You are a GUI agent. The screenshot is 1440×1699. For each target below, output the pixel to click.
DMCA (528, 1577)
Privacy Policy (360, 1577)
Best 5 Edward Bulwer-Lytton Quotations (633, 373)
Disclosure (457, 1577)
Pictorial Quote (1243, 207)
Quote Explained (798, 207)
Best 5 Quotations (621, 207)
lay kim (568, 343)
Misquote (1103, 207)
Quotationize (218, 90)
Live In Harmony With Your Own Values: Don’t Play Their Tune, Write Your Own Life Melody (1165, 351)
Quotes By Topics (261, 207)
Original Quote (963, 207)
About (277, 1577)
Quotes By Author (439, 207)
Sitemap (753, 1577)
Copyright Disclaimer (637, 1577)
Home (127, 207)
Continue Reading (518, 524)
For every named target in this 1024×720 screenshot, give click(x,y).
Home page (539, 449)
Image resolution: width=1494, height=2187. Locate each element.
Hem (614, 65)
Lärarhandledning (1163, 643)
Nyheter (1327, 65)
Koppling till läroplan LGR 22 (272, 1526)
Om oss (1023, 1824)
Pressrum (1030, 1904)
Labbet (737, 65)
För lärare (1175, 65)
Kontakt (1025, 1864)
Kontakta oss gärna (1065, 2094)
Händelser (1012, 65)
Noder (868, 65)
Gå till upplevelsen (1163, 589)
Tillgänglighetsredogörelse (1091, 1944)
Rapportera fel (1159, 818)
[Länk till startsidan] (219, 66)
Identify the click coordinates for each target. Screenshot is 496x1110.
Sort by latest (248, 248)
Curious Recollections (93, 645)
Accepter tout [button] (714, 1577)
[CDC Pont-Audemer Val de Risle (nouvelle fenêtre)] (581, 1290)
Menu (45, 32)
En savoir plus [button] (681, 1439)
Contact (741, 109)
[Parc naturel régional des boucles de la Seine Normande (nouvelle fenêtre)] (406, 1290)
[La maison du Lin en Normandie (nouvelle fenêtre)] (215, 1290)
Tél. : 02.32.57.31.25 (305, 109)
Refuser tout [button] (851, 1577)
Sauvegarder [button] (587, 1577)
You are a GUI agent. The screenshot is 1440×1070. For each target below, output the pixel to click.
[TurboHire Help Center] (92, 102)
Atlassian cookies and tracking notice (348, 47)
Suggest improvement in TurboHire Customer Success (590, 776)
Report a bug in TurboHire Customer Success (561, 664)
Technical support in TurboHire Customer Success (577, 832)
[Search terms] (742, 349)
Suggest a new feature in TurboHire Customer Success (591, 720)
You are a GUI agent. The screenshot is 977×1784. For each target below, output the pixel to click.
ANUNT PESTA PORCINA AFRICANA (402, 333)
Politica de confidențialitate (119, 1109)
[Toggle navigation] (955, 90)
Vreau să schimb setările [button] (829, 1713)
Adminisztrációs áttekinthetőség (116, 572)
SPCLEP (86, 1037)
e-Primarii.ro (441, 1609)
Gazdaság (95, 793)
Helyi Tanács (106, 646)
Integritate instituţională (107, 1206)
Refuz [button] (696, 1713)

- _Exercise directions_
Filter by the word "button": copy every line of the data that holds it.

- _Exercise solution_
Accepter tout [button] (714, 1577)
En savoir plus [button] (681, 1439)
Refuser tout [button] (851, 1577)
Sauvegarder [button] (587, 1577)
Vreau să schimb setările [button] (829, 1713)
Refuz [button] (696, 1713)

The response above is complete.